:: Dataset entries
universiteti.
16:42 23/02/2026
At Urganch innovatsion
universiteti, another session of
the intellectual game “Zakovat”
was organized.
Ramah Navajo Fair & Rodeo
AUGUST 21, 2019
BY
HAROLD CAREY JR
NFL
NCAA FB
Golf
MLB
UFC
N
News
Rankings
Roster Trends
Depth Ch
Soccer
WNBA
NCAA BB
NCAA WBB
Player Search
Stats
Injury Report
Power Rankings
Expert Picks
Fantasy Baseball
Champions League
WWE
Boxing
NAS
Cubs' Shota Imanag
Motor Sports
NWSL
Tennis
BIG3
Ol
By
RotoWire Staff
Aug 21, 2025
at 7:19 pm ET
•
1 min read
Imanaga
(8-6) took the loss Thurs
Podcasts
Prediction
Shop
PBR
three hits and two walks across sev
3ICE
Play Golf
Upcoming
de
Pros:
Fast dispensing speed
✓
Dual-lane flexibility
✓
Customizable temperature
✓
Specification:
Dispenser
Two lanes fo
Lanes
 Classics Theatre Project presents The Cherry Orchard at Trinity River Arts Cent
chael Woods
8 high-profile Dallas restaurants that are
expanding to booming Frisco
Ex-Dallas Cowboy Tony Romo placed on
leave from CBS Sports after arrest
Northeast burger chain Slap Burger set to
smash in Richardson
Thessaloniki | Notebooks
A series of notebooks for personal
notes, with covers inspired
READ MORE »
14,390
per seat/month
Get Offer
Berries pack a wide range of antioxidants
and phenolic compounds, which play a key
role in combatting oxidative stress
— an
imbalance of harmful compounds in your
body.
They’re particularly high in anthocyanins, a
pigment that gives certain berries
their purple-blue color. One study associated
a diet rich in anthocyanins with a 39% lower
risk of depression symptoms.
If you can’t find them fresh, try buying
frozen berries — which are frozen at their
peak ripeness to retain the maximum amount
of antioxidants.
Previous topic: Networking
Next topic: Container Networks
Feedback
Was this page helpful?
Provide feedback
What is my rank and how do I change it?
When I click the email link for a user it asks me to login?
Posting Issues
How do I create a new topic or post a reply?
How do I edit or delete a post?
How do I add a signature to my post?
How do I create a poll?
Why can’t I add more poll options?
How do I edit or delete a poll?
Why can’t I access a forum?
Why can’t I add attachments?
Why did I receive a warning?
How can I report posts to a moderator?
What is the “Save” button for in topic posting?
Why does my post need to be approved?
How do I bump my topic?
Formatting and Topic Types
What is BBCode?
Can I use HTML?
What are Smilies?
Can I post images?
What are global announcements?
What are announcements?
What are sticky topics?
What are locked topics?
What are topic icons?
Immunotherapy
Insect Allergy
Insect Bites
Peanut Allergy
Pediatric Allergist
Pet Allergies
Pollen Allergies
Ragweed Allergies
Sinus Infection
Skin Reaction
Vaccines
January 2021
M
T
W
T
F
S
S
::::
**Task goal**
Give the entries again in full, exactly as they are written.

**Result for this exercise**
universiteti.
16:42 23/02/2026
At Urganch innovatsion
universiteti, another session of
the intellectual game “Zakovat”
was organized.
Ramah Navajo Fair & Rodeo
AUGUST 21, 2019
BY
HAROLD CAREY JR
NFL
NCAA FB
Golf
MLB
UFC
N
News
Rankings
Roster Trends
Depth Ch
Soccer
WNBA
NCAA BB
NCAA WBB
Player Search
Stats
Injury Report
Power Rankings
Expert Picks
Fantasy Baseball
Champions League
WWE
Boxing
NAS
Cubs' Shota Imanag
Motor Sports
NWSL
Tennis
BIG3
Ol
By
RotoWire Staff
Aug 21, 2025
at 7:19 pm ET
•
1 min read
Imanaga
(8-6) took the loss Thurs
Podcasts
Prediction
Shop
PBR
three hits and two walks across sev
3ICE
Play Golf
Upcoming
de
Pros:
Fast dispensing speed
✓
Dual-lane flexibility
✓
Customizable temperature
✓
Specification:
Dispenser
Two lanes fo
Lanes
 Classics Theatre Project presents The Cherry Orchard at Trinity River Arts Cent
chael Woods
8 high-profile Dallas restaurants that are
expanding to booming Frisco
Ex-Dallas Cowboy Tony Romo placed on
leave from CBS Sports after arrest
Northeast burger chain Slap Burger set to
smash in Richardson
Thessaloniki | Notebooks
A series of notebooks for personal
notes, with covers inspired
READ MORE »
14,390
per seat/month
Get Offer
Berries pack a wide range of antioxidants
and phenolic compounds, which play a key
role in combatting oxidative stress
— an
imbalance of harmful compounds in your
body.
They’re particularly high in anthocyanins, a
pigment that gives certain berries
their purple-blue color. One study associated
a diet rich in anthocyanins with a 39% lower
risk of depression symptoms.
If you can’t find them fresh, try buying
frozen berries — which are frozen at their
peak ripeness to retain the maximum amount
of antioxidants.
Previous topic: Networking
Next topic: Container Networks
Feedback
Was this page helpful?
Provide feedback
What is my rank and how do I change it?
When I click the email link for a user it asks me to login?
Posting Issues
How do I create a new topic or post a reply?
How do I edit or delete a post?
How do I add a signature to my post?
How do I create a poll?
Why can’t I add more poll options?
How do I edit or delete a poll?
Why can’t I access a forum?
Why can’t I add attachments?
Why did I receive a warning?
How can I report posts to a moderator?
What is the “Save” button for in topic posting?
Why does my post need to be approved?
How do I bump my topic?
Formatting and Topic Types
What is BBCode?
Can I use HTML?
What are Smilies?
Can I post images?
What are global announcements?
What are announcements?
What are sticky topics?
What are locked topics?
What are topic icons?
Immunotherapy
Insect Allergy
Insect Bites
Peanut Allergy
Pediatric Allergist
Pet Allergies
Pollen Allergies
Ragweed Allergies
Sinus Infection
Skin Reaction
Vaccines
January 2021
M
T
W
T
F
S
S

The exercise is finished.